- What is expected
The first line of the entries and each line after it, through the one that contains "40 weitere Aspekte", are to be duplicated exactly; no picture belongs in the copy.

Page images and extracted text
#####
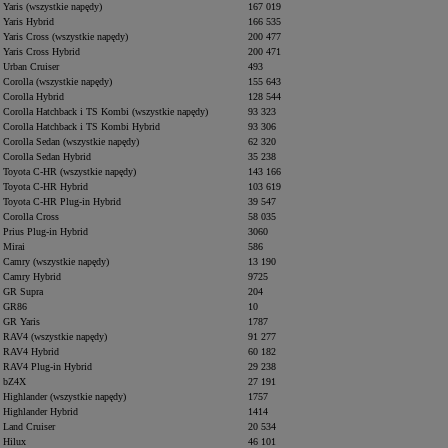
Yaris (wszystkie napędy)
167 019
Yaris Hybrid
166 535
Yaris Cross (wszystkie napędy)
200 477
Yaris Cross Hybrid
200 471
Urban Cruiser
493
Corolla (wszystkie napędy)
155 643
Corolla Hybrid
128 544
Corolla Hatchback i TS Kombi (wszystkie napędy)
93 323
Corolla Hatchback i TS Kombi Hybrid
93 306
Corolla Sedan (wszystkie napędy)
62 320
Corolla Sedan Hybrid
35 238
Toyota C-HR (wszystkie napędy)
143 166
Toyota C-HR Hybrid
103 619
Toyota C-HR Plug-in Hybrid
39 547
Corolla Cross
58 035
Prius Plug-in Hybrid
3060
Mirai
586
Camry (wszystkie napędy)
13 190
Camry Hybrid
9725
GR Supra
204
GR86
10
GR Yaris
1787
RAV4 (wszystkie napędy)
91 277
RAV4 Hybrid
60 182
RAV4 Plug-in Hybrid
29 238
bZ4X
27 191
Highlander (wszystkie napędy)
1757
Highlander Hybrid
1414
Land Cruiser
20 534
Hilux
46 101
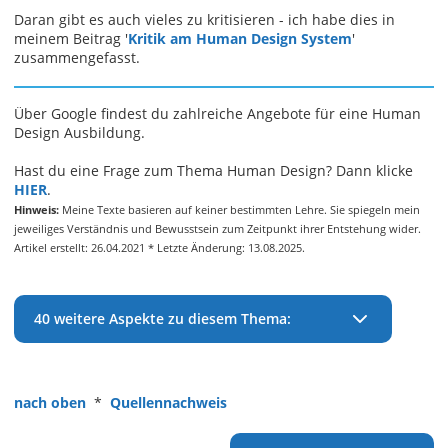
Daran gibt es auch vieles zu kritisieren - ich habe dies in
meinem Beitrag '
Kritik am Human Design System
'
zusammengefasst.
Über Google findest du zahlreiche Angebote für eine Human
Design Ausbildung.
Hast du eine Frage zum Thema Human Design? Dann klicke
HIER
.
Hinweis:
Meine Texte basieren auf keiner bestimmten Lehre. Sie spiegeln mein
jeweiliges Verständnis und Bewusstsein zum Zeitpunkt ihrer Entstehung wider.
Artikel erstellt: 26.04.2021 * Letzte Änderung: 13.08.2025.
40 weitere Aspekte zu diesem Thema:
nach oben
*
Quellennachweis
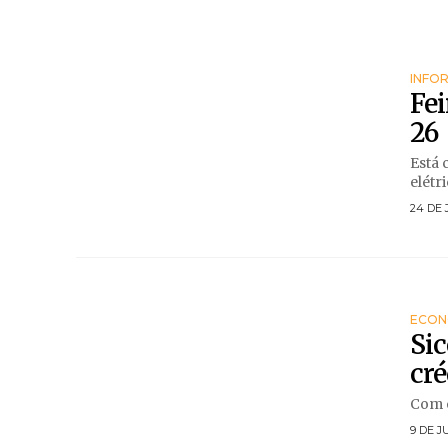
INFO
Fei
26
Está 
elétr
24 DE 
ECON
Sic
cré
Com o
9 DE J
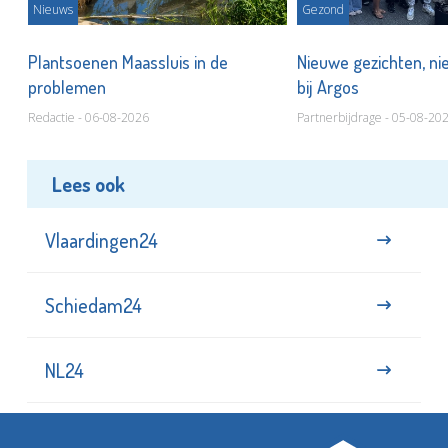
Nieuws
Gezond
s
Plantsoenen Maassluis in de
Nieuwe gezichten, ni
problemen
bij Argos
Redactie - 06-08-2026
Partnerbijdrage - 05-08-20
Lees ook
Vlaardingen24
Schiedam24
NL24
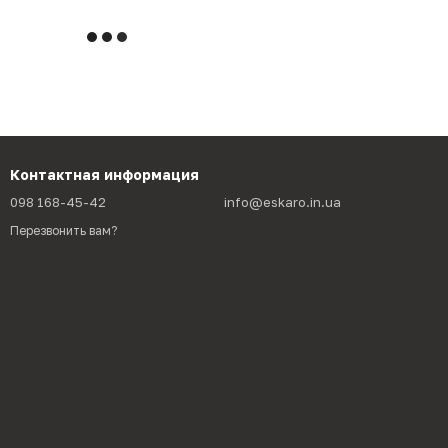
Контактная информация
098 168-45-42
info@eskaro.in.ua
Перезвонить вам?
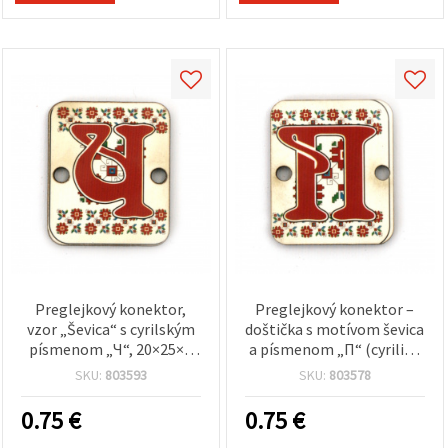
Preglejkový konektor,
Preglejkový konektor –
vzor „Ševica“ s cyrilským
doštička s motívom ševica
písmenom „Ч“, 20×25×2
a písmenom „П“ (cyrilika
mm, otvor 2,5 mm –
„P“), 20×25×2 mm, otvor
SKU:
803593
SKU:
803578
balenie 5 ks
2,5 mm – balenie 5 ks
0.75
€
0.75
€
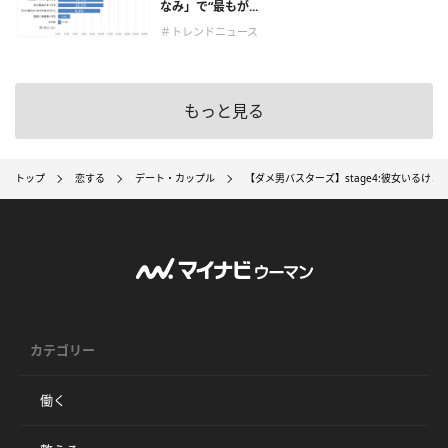
なみ」で“最もが...
＃トレンドニュース
もっと見る
トップ
恋する
デート・カップル
【ダメ男バスターズ】stage4:彼女いるけど
カテゴリー
働く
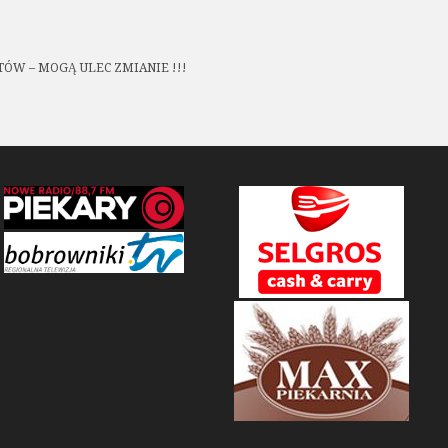
ÓW – MOGĄ ULEC ZMIANIE !!!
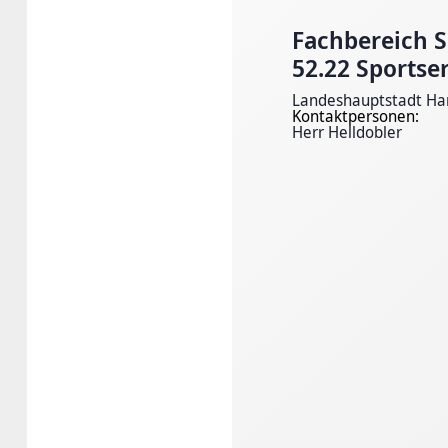
Fachbereich 
52.22 Sportse
Landeshauptstadt Ha
Kontaktpersonen:
Herr Helldobler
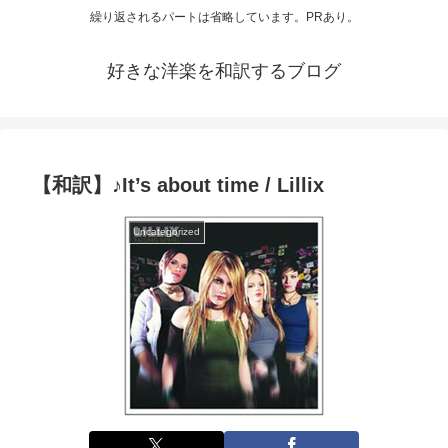
繰り返されるパートは省略しています。PRあり。
好きな洋楽を和訳するブログ
【和訳】♪It’s about time / Lillix
Uncategorized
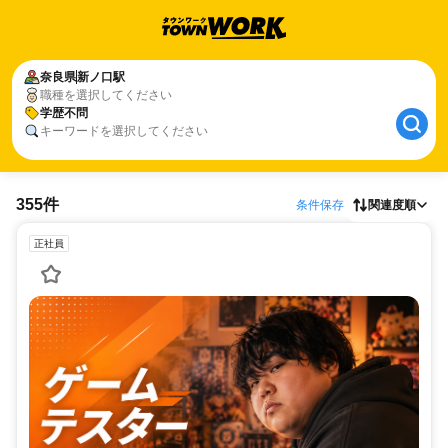
奈良県
新ノ口駅
職種を選択してください
学歴不問
キーワードを選択してください
355件
条件保存
関連度順
正社員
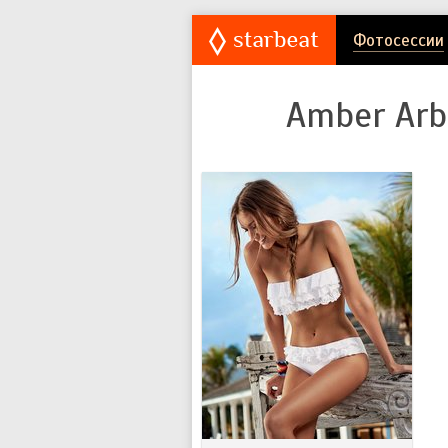
Фотосессии
Amber Arb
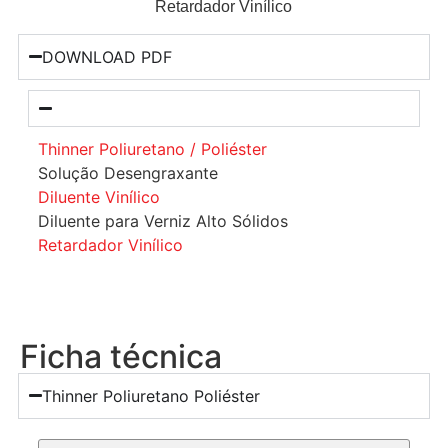
Retardador Vinílico
DOWNLOAD PDF
Thinner Poliuretano / Poliéster
Solução Desengraxante
Diluente Vinílico
Diluente para Verniz Alto Sólidos
Retardador Vinílico
Ficha técnica
Thinner Poliuretano Poliéster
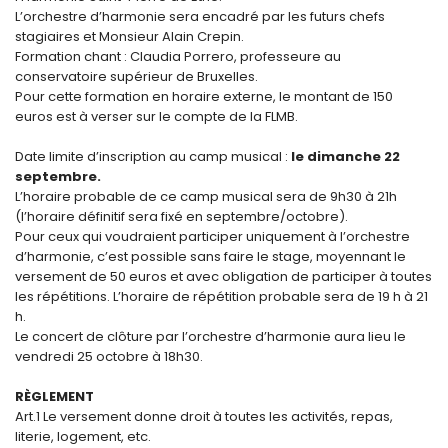
L’orchestre d’harmonie sera encadré par les futurs chefs
stagiaires et Monsieur Alain Crepin.
Formation chant : Claudia Porrero, professeure au
conservatoire supérieur de Bruxelles.
Pour cette formation en horaire externe, le montant de 150
euros est à verser sur le compte de la FLMB.
Date limite d’inscription au camp musical :
le dimanche 22
septembre.
L’horaire probable de ce camp musical sera de 9h30 à 21h
(l’horaire définitif sera fixé en septembre/octobre).
Pour ceux qui voudraient participer uniquement à l’orchestre
d’harmonie, c’est possible sans faire le stage, moyennant le
versement de 50 euros et avec obligation de participer à toutes
les répétitions. L’horaire de répétition probable sera de 19 h à 21
h.
Le concert de clôture par l’orchestre d’harmonie aura lieu le
vendredi 25 octobre à 18h30.
RÈGLEMENT
Art.1 Le versement donne droit à toutes les activités, repas,
literie, logement, etc.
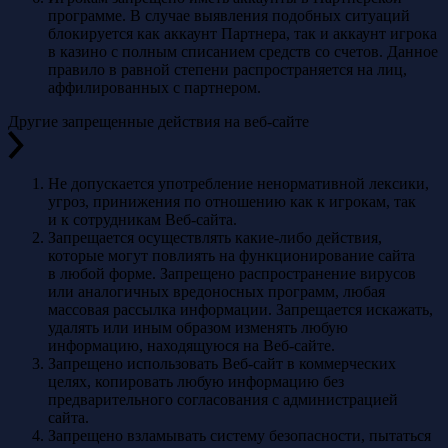
программе. В случае выявления подобных ситуаций
блокируется как аккаунт Партнера, так и аккаунт игрока
в казино с полным списанием средств со счетов. Данное
правило в равной степени распространяется на лиц,
аффилированных с партнером.
Другие запрещенные действия на веб-сайте
Не допускается употребление ненормативной лексики,
угроз, принижения по отношению как к игрокам, так
и к сотрудникам Веб-сайта.
Запрещается осуществлять какие-либо действия,
которые могут повлиять на функционирование сайта
в любой форме. Запрещено распространение вирусов
или аналогичных вредоносных программ, любая
массовая рассылка информации. Запрещается искажать,
удалять или иным образом изменять любую
информацию, находящуюся на Веб-сайте.
Запрещено использовать Веб-сайт в коммерческих
целях, копировать любую информацию без
предварительного согласования с администрацией
сайта.
Запрещено взламывать систему безопасности, пытаться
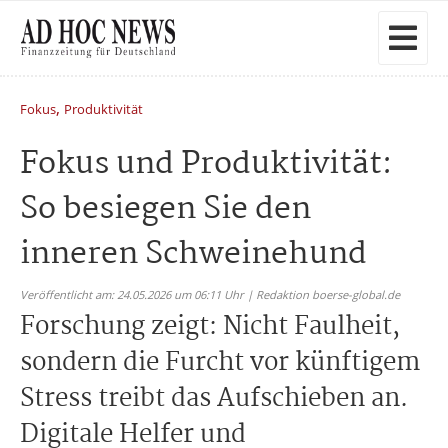
,
Fokus
Produktivität
Fokus und Produktivität:
So besiegen Sie den
inneren Schweinehund
Veröffentlicht am: 24.05.2026 um 06:11 Uhr | Redaktion boerse-global.de
Forschung zeigt: Nicht Faulheit,
sondern die Furcht vor künftigem
Stress treibt das Aufschieben an.
Digitale Helfer und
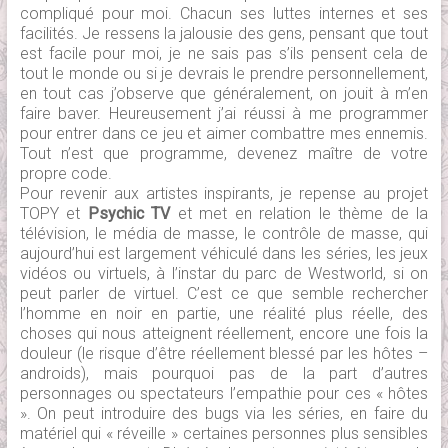
compliqué pour moi. Chacun ses luttes internes et ses
facilités. Je ressens la jalousie des gens, pensant que tout
est facile pour moi, je ne sais pas s’ils pensent cela de
tout le monde ou si je devrais le prendre personnellement,
en tout cas j’observe que généralement, on jouit à m’en
faire baver. Heureusement j’ai réussi à me programmer
pour entrer dans ce jeu et aimer combattre mes ennemis.
Tout n’est que programme, devenez maître de votre
propre code.
Pour revenir aux artistes inspirants, je repense au projet
TOPY et
Psychic TV
et met en relation le thème de la
télévision, le média de masse, le contrôle de masse, qui
aujourd’hui est largement véhiculé dans les séries, les jeux
vidéos ou virtuels, à l’instar du parc de Westworld, si on
peut parler de virtuel. C’est ce que semble rechercher
l’homme en noir en partie, une réalité plus réelle, des
choses qui nous atteignent réellement, encore une fois la
douleur (le risque d’être réellement blessé par les hôtes –
androids), mais pourquoi pas de la part d’autres
personnages ou spectateurs l’empathie pour ces « hôtes
». On peut introduire des bugs via les séries, en faire du
matériel qui « réveille » certaines personnes plus sensibles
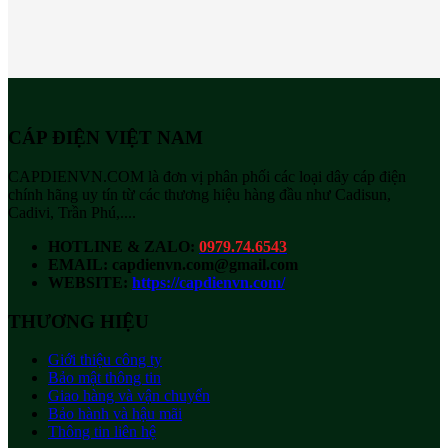
CÁP ĐIỆN VIỆT NAM
CAPDIENVN.COM là đơn vị phân phối các loại dây cáp điện
chính hãng uy tín từ các thương hiệu hàng đầu như Cadisun,
Cadivi, Trần Phú,....
HOTLINE & ZALO:
0979.74.6543
EMAIL: capdienvn.com@gmail.com
WEBSITE:
https://capdienvn.com/
THƯƠNG HIỆU
Giới thiệu công ty
Bảo mật thông tin
Giao hàng và vận chuyển
Bảo hành và hậu mãi
Thông tin liên hệ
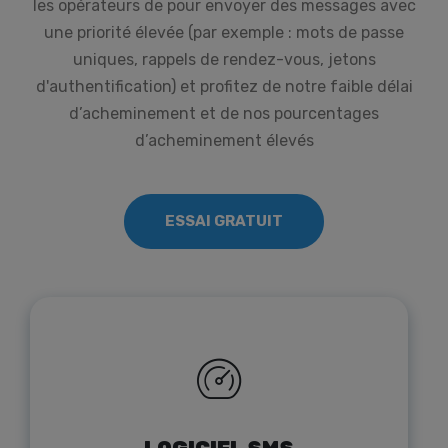
les opérateurs de pour envoyer des messages avec
une priorité élevée (par exemple : mots de passe
uniques, rappels de rendez-vous, jetons
d'authentification) et profitez de notre faible délai
d’acheminement et de nos pourcentages
d’acheminement élevés
ESSAI GRATUIT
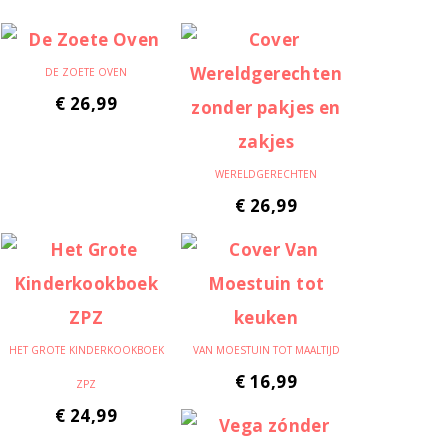
DE ZOETE OVEN
€
26,99
WERELDGERECHTEN
€
26,99
HET GROTE KINDERKOOKBOEK
VAN MOESTUIN TOT MAALTIJD
€
16,99
ZPZ
€
24,99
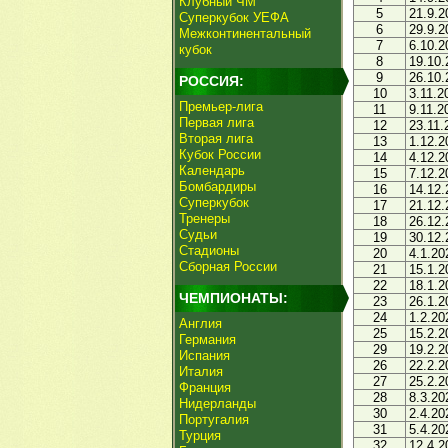
Клубный ЧМ
5
21.9.2
Суперкубок УЕФА
6
29.9.2
Межконтинентальный
7
6.10.2
кубок
8
19.10.
9
26.10.
РОССИЯ:
10
3.11.2
Премьер-лига
11
9.11.2
Первая лига
12
23.11.
Вторая лига
13
1.12.2
Кубок России
14
4.12.2
Календарь
15
7.12.2
Бомбардиры
16
14.12.
Суперкубок
17
21.12.
Тренеры
18
26.12.
Судьи
19
30.12.
Стадионы
20
4.1.20
Сборная России
21
15.1.2
22
18.1.2
ЧЕМПИОНАТЫ:
23
26.1.2
24
1.2.20
Англия
25
15.2.2
Германия
29
19.2.2
Испания
26
22.2.2
Италия
27
25.2.2
Франция
28
8.3.20
Нидерланды
30
2.4.20
Португалия
31
5.4.20
Турция
32
12.4.2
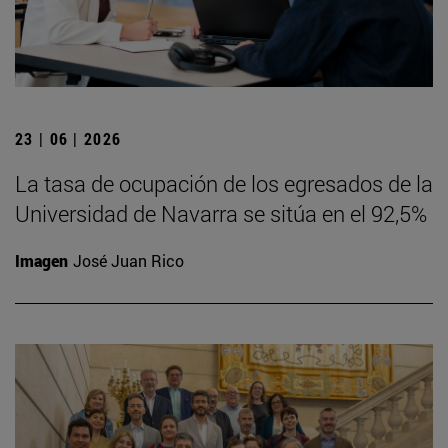
23 | 06 | 2026
La tasa de ocupación de los egresados de la
Universidad de Navarra se sitúa en el 92,5%
Imagen
José Juan Rico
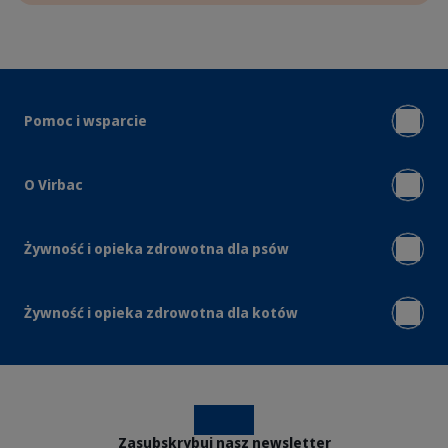
Pomoc i wsparcie
O Virbac
Żywność i opieka zdrowotna dla psów
Żywność i opieka zdrowotna dla kotów
Instagram
Facebook
Zasubskrybuj nasz newsletter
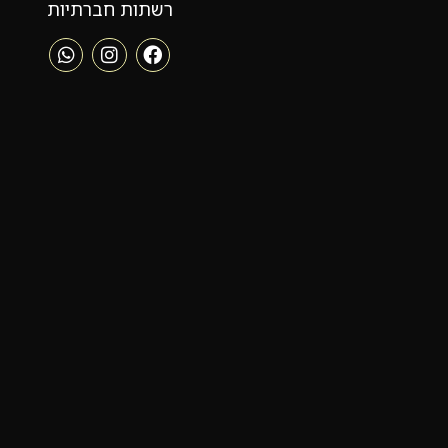
רשתות חברתיות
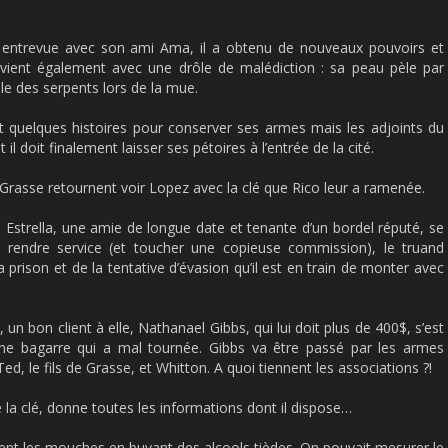
n entrevue avec son ami Ama, il a obtenu de nouveaux pouvoirs et
revient également avec une drôle de malédiction : sa peau pèle par
le des serpents lors de la mue.
fait quelques histoires pour conserver ses armes mais les adjoints du
 il doit finalement laisser ses pétoires à l’entrée de la cité.
Grasse retournent voir Lopez avec la clé que Rico leur a ramenée.
Estrella, une amie de longue date et tenante d’un bordel réputé, se
ui rendre service (et toucher une copieuse commission), le truand
la prison et de la tentative d’évasion qu’il est en train de monter avec
t, un bon client à elle, Nathanael Gibbs, qui lui doit plus de 400$, s’est
une bagarre qui a mal tournée. Gibbs va être passé par les armes
le fils de Grasse, et Whitton. A quoi tiennent les associations ?!
 la clé, donne toutes les informations dont il dispose…
ent les mouches en buvant des alcools tièdes. On pouvait mesurer le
#####
- Written solution
Yaris (wszystkie napędy)
167 019
Yaris Hybrid
166 535
Yaris Cross (wszystkie napędy)
200 477
Yaris Cross Hybrid
200 471
Urban Cruiser
493
Corolla (wszystkie napędy)
155 643
Corolla Hybrid
128 544
Corolla Hatchback i TS Kombi (wszystkie napędy)
93 323
Corolla Hatchback i TS Kombi Hybrid
93 306
Corolla Sedan (wszystkie napędy)
62 320
Corolla Sedan Hybrid
35 238
Toyota C-HR (wszystkie napędy)
143 166
Toyota C-HR Hybrid
103 619
Toyota C-HR Plug-in Hybrid
39 547
Corolla Cross
58 035
Prius Plug-in Hybrid
3060
Mirai
586
Camry (wszystkie napędy)
13 190
Camry Hybrid
9725
GR Supra
204
GR86
10
GR Yaris
1787
RAV4 (wszystkie napędy)
91 277
RAV4 Hybrid
60 182
RAV4 Plug-in Hybrid
29 238
bZ4X
27 191
Highlander (wszystkie napędy)
1757
Highlander Hybrid
1414
Land Cruiser
20 534
Hilux
46 101
Daran gibt es auch vieles zu kritisieren - ich habe dies in
meinem Beitrag '
Kritik am Human Design System
'
zusammengefasst.
Über Google findest du zahlreiche Angebote für eine Human
Design Ausbildung.
Hast du eine Frage zum Thema Human Design? Dann klicke
HIER
.
Hinweis:
Meine Texte basieren auf keiner bestimmten Lehre. Sie spiegeln mein
jeweiliges Verständnis und Bewusstsein zum Zeitpunkt ihrer Entstehung wider.
Artikel erstellt: 26.04.2021 * Letzte Änderung: 13.08.2025.
40 weitere Aspekte zu diesem Thema:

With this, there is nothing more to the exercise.